* _How to complete this task_
Every line of the entries below that mentions "dead" is to be copied out.

* _Bounding box prediction data_
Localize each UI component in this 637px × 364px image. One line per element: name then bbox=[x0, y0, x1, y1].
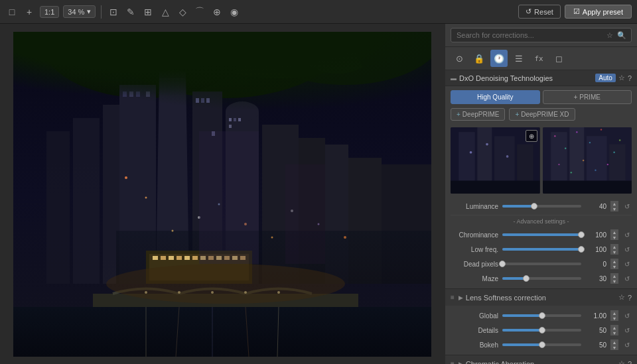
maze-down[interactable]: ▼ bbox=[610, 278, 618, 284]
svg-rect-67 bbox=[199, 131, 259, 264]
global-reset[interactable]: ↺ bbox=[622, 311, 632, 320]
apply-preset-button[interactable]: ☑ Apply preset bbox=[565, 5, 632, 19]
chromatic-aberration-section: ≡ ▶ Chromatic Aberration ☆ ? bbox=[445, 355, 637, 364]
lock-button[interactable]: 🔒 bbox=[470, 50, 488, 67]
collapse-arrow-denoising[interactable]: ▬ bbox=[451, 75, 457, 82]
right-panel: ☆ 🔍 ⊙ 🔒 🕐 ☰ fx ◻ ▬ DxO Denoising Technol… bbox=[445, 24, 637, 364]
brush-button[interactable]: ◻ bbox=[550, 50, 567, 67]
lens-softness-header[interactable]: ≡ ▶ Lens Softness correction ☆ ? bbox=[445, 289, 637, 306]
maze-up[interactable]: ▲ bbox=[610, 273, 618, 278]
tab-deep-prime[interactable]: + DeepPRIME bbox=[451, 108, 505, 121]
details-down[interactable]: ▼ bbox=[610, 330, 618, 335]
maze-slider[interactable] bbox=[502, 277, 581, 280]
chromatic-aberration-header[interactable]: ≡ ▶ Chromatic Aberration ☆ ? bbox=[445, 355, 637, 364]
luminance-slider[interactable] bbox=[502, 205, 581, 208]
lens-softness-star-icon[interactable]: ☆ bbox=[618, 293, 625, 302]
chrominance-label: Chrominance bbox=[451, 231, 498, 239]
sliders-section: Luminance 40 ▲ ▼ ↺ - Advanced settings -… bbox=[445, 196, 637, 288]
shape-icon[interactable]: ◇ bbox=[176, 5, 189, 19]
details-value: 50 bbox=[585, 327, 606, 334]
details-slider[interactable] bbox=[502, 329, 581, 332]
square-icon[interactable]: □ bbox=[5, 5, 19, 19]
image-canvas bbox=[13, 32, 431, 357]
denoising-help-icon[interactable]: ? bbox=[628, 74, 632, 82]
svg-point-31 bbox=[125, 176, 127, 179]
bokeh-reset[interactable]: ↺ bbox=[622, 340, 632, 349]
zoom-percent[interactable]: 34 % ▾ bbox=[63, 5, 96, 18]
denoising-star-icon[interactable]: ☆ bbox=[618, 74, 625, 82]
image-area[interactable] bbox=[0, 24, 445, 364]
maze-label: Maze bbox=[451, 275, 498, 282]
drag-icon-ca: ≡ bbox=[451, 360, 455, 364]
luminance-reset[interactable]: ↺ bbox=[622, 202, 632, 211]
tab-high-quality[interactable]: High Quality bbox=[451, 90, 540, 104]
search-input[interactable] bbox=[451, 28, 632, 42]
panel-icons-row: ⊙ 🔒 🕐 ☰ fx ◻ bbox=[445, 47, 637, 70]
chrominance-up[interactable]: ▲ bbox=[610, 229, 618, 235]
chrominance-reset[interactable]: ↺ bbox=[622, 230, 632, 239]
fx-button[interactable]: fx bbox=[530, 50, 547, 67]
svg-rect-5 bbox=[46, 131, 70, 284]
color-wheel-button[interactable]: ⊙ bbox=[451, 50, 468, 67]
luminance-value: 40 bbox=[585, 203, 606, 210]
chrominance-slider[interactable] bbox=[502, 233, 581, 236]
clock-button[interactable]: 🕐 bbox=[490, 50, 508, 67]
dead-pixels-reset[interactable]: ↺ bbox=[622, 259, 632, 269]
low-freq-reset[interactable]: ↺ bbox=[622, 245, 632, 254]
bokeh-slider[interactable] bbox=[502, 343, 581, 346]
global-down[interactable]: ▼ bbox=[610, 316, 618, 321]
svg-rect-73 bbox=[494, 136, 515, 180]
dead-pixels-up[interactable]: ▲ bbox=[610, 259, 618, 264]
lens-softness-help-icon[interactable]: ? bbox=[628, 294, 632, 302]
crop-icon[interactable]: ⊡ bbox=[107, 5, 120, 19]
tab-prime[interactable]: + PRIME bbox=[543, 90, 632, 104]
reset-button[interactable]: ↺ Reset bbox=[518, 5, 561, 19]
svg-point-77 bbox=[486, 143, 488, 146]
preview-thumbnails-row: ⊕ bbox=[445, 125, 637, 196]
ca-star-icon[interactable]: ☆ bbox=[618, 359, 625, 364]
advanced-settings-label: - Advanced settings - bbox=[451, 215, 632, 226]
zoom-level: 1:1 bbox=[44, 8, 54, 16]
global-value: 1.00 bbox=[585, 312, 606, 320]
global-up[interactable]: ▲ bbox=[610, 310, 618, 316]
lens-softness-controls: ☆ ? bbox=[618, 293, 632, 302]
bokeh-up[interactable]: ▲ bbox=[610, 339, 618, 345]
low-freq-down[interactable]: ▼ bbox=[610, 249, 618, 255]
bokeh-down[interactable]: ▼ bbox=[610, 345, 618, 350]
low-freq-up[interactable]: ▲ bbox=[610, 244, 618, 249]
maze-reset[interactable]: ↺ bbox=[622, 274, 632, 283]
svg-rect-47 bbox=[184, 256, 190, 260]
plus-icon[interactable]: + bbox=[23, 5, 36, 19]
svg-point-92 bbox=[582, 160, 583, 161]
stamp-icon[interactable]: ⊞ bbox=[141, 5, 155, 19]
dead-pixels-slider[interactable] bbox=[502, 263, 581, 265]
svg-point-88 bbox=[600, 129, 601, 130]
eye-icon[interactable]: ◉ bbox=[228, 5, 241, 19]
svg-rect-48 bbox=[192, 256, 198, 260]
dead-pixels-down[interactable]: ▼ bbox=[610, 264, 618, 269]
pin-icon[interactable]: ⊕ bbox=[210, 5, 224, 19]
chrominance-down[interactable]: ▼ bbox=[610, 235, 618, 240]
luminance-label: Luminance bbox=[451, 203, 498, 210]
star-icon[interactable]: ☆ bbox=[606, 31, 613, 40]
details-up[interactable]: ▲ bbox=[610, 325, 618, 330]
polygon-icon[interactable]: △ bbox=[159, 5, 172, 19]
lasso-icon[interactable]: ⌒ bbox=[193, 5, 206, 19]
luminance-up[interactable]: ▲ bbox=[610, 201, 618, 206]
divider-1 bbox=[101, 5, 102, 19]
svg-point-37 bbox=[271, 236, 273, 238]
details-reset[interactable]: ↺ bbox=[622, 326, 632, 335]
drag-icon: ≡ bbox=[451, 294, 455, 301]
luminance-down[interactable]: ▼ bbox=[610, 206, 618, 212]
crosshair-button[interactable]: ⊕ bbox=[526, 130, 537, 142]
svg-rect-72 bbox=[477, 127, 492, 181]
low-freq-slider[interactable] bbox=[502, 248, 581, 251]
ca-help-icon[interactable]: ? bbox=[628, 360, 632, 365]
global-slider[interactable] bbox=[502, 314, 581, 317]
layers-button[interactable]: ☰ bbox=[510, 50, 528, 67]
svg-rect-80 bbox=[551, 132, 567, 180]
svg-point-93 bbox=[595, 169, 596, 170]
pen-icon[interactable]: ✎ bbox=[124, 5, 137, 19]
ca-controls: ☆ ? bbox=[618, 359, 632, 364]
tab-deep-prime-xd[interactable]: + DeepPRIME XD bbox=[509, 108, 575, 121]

* _Expected output_
dead-pixels-reset[interactable]: ↺ bbox=[622, 259, 632, 269]
dead-pixels-up[interactable]: ▲ bbox=[610, 259, 618, 264]
dead-pixels-slider[interactable] bbox=[502, 263, 581, 265]
dead-pixels-down[interactable]: ▼ bbox=[610, 264, 618, 269]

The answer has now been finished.